Yesterday was the one-year anniversary of this blog. Ideally, I'd like that counter at the left to show a total of 365 entries, as the main function of the Recovering Hopper is to get me to sit down every single day and write. But due to some bad patches of health, both (figuratively) mental and (quite literally) physical, I reached a grand total of 309. Still, not bad. Not bad at all.

Has my hopping been cured? Definitely not. I have something like seventeen or eighteen items out from about half a dozen local libraries. Books, CDs, DVDs. I'll never get to them all. Just don't have the time. Not to mention the hundred or so tomes - from philosophy to biography to paperback SF from the 50s, 60s, and 70s - I have on the bookcase right behind me as I write this. And I'm still juggling four writing projects, making glacial progress on perhaps one a week.
But ... I think I'm a little bit better. Heck, I even triage those books every Saturday before errands with the Little One with only a fraction of the guilt I used to have.

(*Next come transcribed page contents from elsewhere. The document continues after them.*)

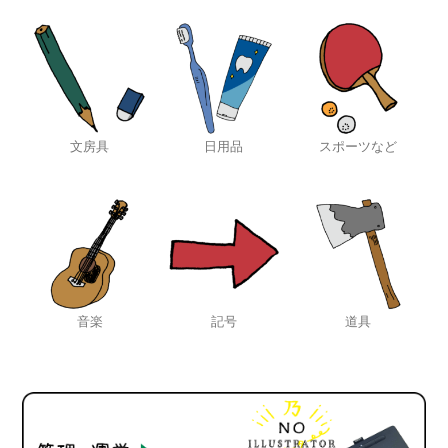
文房具
日用品
スポーツなど
音楽
記号
道具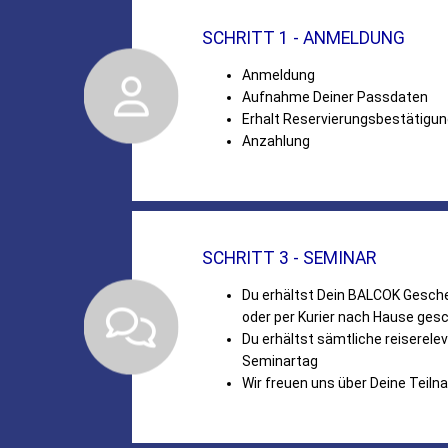
SCHRITT 1 - ANMELDUNG
Anmeldung
Aufnahme Deiner Passdaten
Erhalt Reservierungsbestätigu
Anzahlung
SCHRITT 3 - SEMINAR
Du erhältst Dein BALCOK Gesc
oder per Kurier nach Hause gesc
Du erhältst sämtliche reiserel
Seminartag
Wir freuen uns über Deine Teil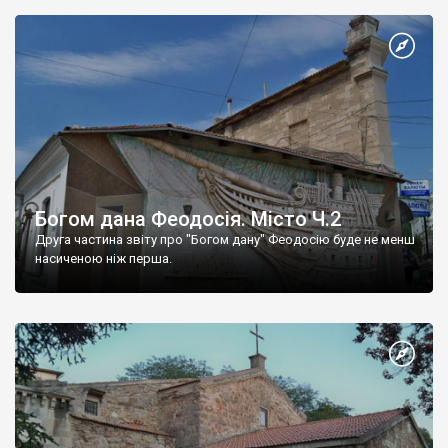
Богом дана Феодосія. Місто Ч.2
Друга частина звіту про "Богом дану" Феодосію буде не менш
насиченою ніж перша.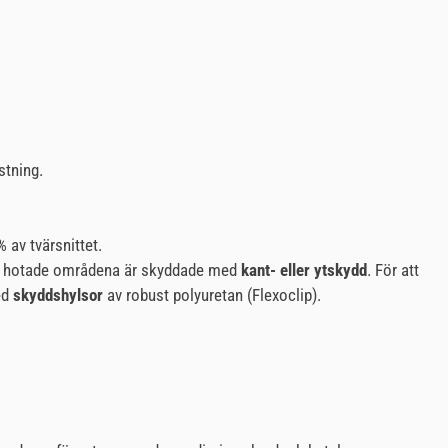
stning.
 av tvärsnittet.
m de hotade områdena är skyddade med
kant- eller ytskydd
. För att
ed
skyddshylsor
av robust polyuretan (Flexoclip).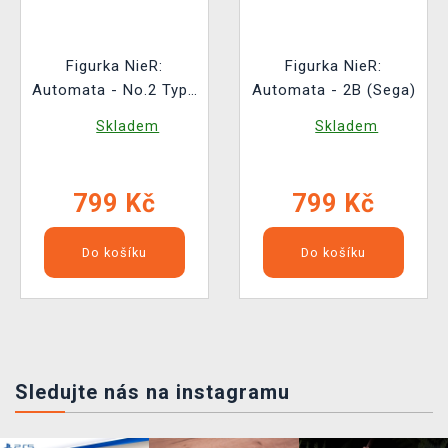
Figurka NieR:
Figurka NieR:
Automata - No.2 Type
Automata - 2B (Sega)
B Noodle Stopper
Skladem
Skladem
(Furyu)
799 Kč
799 Kč
Do košíku
Do košíku
Sledujte nás na instagramu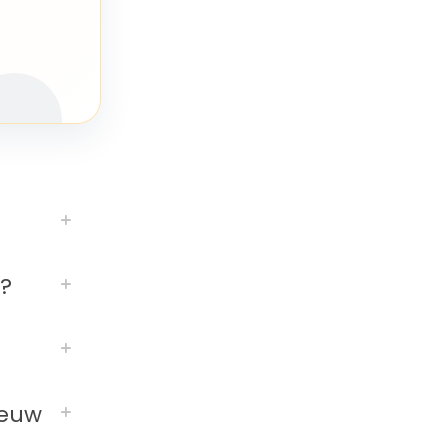
?
ieuw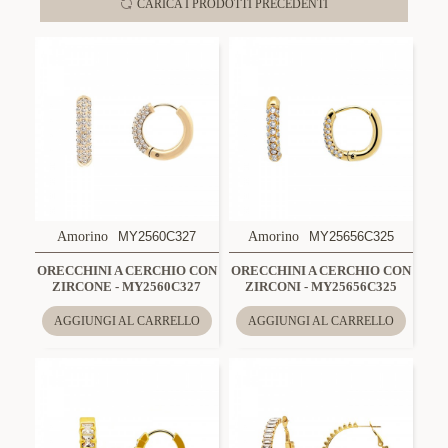
CARICA I PRODOTTI PRECEDENTI
Amorino
MY2560C327
Amorino
MY25656C325
ORECCHINI A CERCHIO CON
ORECCHINI A CERCHIO CON
ZIRCONE - MY2560C327
ZIRCONI - MY25656C325
AGGIUNGI AL CARRELLO
AGGIUNGI AL CARRELLO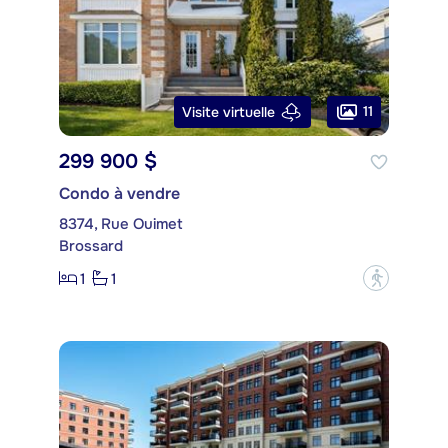
11
Visite virtuelle
299 900 $
Condo à vendre
8374, Rue Ouimet
Brossard
1
1
?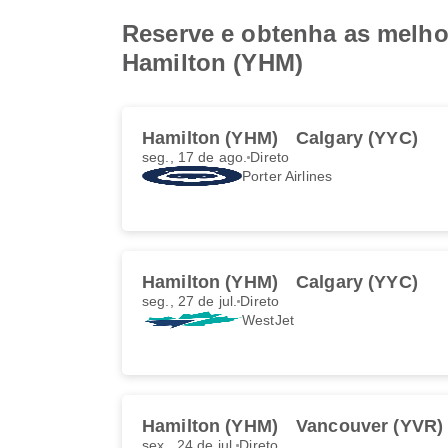
Reserve e obtenha as melho
Hamilton (YHM)
Hamilton (YHM)
Calgary (YYC)
seg., 17 de ago.
Direto
Porter Airlines
Hamilton (YHM)
Calgary (YYC)
seg., 27 de jul.
Direto
WestJet
Hamilton (YHM)
Vancouver (YVR)
sex., 24 de jul.
Direto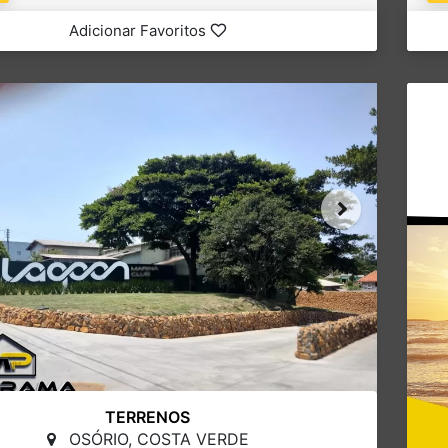
Adicionar Favoritos
TERRENOS
OSÓRIO, COSTA VERDE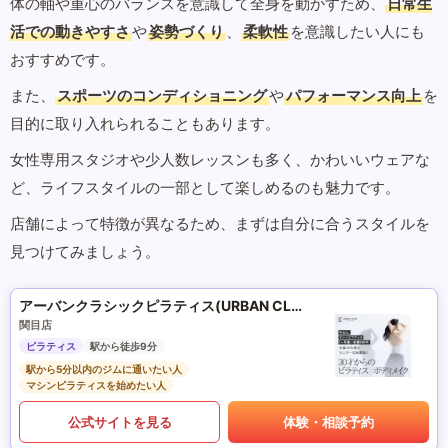
体の軸や重心のバランスを意識して全身を動かすため、
日常生
活での動きやすさ
や
姿勢づくり
、
柔軟性
を意識したい人にも
おすすめです。
また、
スポーツのコンディショニング
や
パフォーマンス向上
を
目的に取り入れられることもあります。
女性専用スタジオや少人数レッスンも多く、かわいいウェアな
ど、ライフスタイルの一部として楽しめるのも魅力です。
店舗によって特徴が異なるため、まずは自分に合うスタイルを
見つけてみましょう。
アーバンクラシックピラティス(URBAN CLASSIC PILATES)
関目店
ピラティス
駅から徒歩9分
駅から5分以内のジムに通いたい人
マシンピラティスを始めたい人
公式サイトを見る
体験・相談予約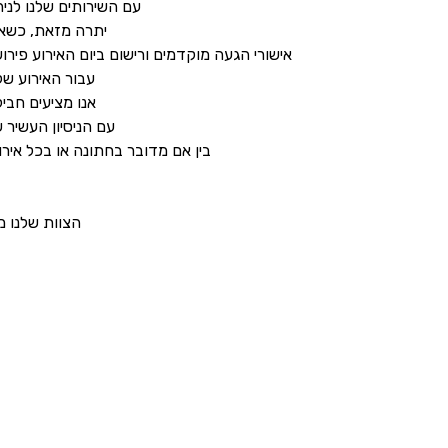
עם השירותים שלנו לניה
יתרה מזאת, כשאתם
אישורי הגעה מוקדמים ורישום ביום האירוע פי
עבור האירוע ש
אנו מציעים חבי
עם הניסיון העשיר 
בין אם מדובר בחתונה או בכל אירו
הצוות שלנו מ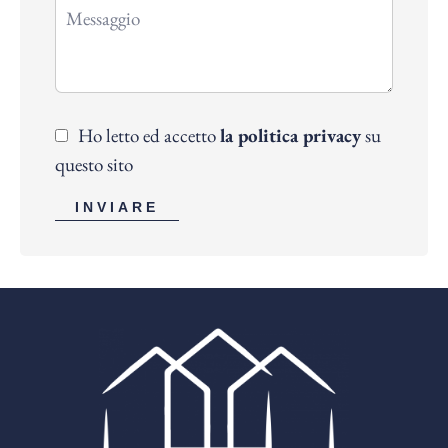
Ho letto ed accetto
la politica privacy
su
questo sito
INVIARE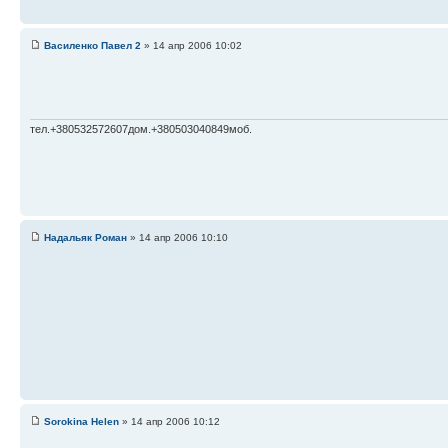
Василенко Павел 2
» 14 апр 2006 10:02
тел.+380532572607дом.+380503040849моб.
Надальяк Роман
» 14 апр 2006 10:10
Sorokina Helen
» 14 апр 2006 10:12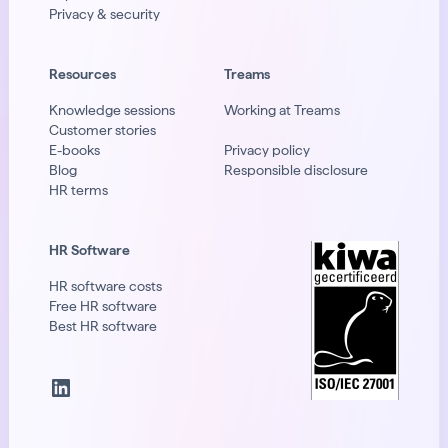
Privacy & security
Resources
Treams
Knowledge sessions
Working at Treams
Customer stories
E-books
Privacy policy
Blog
Responsible disclosure
HR terms
HR Software
HR software costs
Free HR software
Best HR software
LinkedIn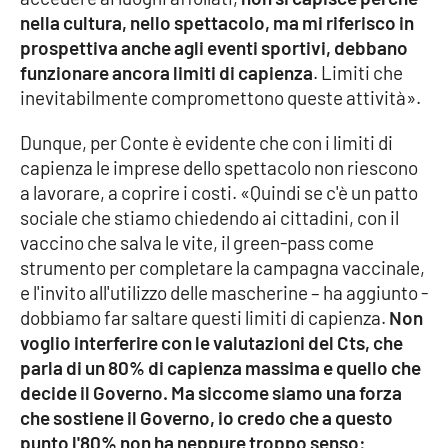
nella cultura, nello spettacolo, ma mi riferisco in
APP
prospettiva anche agli eventi sportivi, debbano
funzionare ancora limiti di capienza
. Limiti che
Android
inevitabilmente compromettono queste attività».
Apple
Dunque, per Conte è evidente che con i limiti di
capienza le imprese dello spettacolo non riescono
a lavorare, a coprire i costi. «Quindi se c'è un patto
sociale che stiamo chiedendo ai cittadini, con il
vaccino che salva le vite, il green-pass come
strumento per completare la campagna vaccinale,
e l'invito all'utilizzo delle mascherine – ha aggiunto -
dobbiamo far saltare questi limiti di capienza.
Non
voglio interferire con le valutazioni del Cts, che
parla di un 80% di capienza massima e quello che
decide il Governo. Ma siccome siamo una forza
che sostiene il Governo, io credo che a questo
punto l'80% non ha neppure troppo senso:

A lot has happened in the past twelve months. Wow. Off the top of my head, in no particular order:

* Two stays in the hospital, totalling 22 days and 7 surgical procedures

* One new baby, the Littlest One

* Recently laid off from my job of nearly twenty years (more, much much more, about that later)

* As mentioned, 309 blog posts

* We refinished our basement, enabling me to write in style, though it flooded last month and we're still cleaning up

* Read 16 books cover-to-cover (I'm nerdy enough to log this)

* Borrowed 79 books from the library; skimmed two-thirds of these before returning

* Bought 5 CDs of music I listened to in the 80s and 90s - is this some kinda midlife crisis?

* Refinanced my house just-in-time to take advantage of all them there deals them banks is offerin', giving us desperately-needed financial breathing room

* Finally, most importantly, a shifting or evolving or "cementing" of my faith (and more about that, later)


Now I'm at a crossroads of sorts. I think I want to branch out and do two specialty "niche" blogs. Haven't got all the details down, yet, but I'm working on it, slowly whenever I get some free time. I'd like the blogs to pay for themselves, if you know what I mean, and maybe pay for an upgrade in my connection or my equipment. I have a target launch date by May 1st. We'll see.

I have a core group of about a dozen or so people who check in every day, mostly family and friends from what I can tell. But I'm amazed that every now and then someone from, say, Australia or the Netherlands, or wherever, will pop in, spend a few minutes reading a post or two, and return every once and a while. I don't consciously attempt to make this blog a high-traffic site, but I think I may give it a whirl with the two new blogs.

Anyway, thanks for stopping by!

Friday, March 13, 2009

Silent Running

Some minor spoilers ...


Watched an old SF movie yesterday called Silent Running (1972). Some would consider it a mild classic. You'll read about it in just about any book documenting the history of science fiction in film. I've read pages and pages about it over the years. But I've never seen it on television or cable for some reason or another. So, last weekend, at the library with my Little One, I found it on the DVD racks, emitted a thoughtful "Hmmmm," and decided to borrow it.

Actually, I'm kinda torn about it. But first, yes, it is a "classic" in the sense that it was the (warning: entering dangerous cliche zone) school of hard knocks, the trial by fire, of Douglas Trumbull and John Dykstra, two dudes who would go on later and both dominate and revolutionize science fiction special effects for the rest of decade. The spaceship models, some up to twenty feet long and constructed from dozens of children's model kits, are the forerunners for Star Wars, Close Encounters, Battlestar Gallactica, and just about every SF movie up to the age of CGI. Making their first appearance are "drones," mobile robots actually helmed by amputee actors that are the direct predecessors of R2D2 and C3PO. There's a scene where the ship hurtles through the rings of Saturn that supposedly was intended to be the "in through the doorway" scene from Kubrik's 2001, but was scrapped due to budgetary and technological reasons.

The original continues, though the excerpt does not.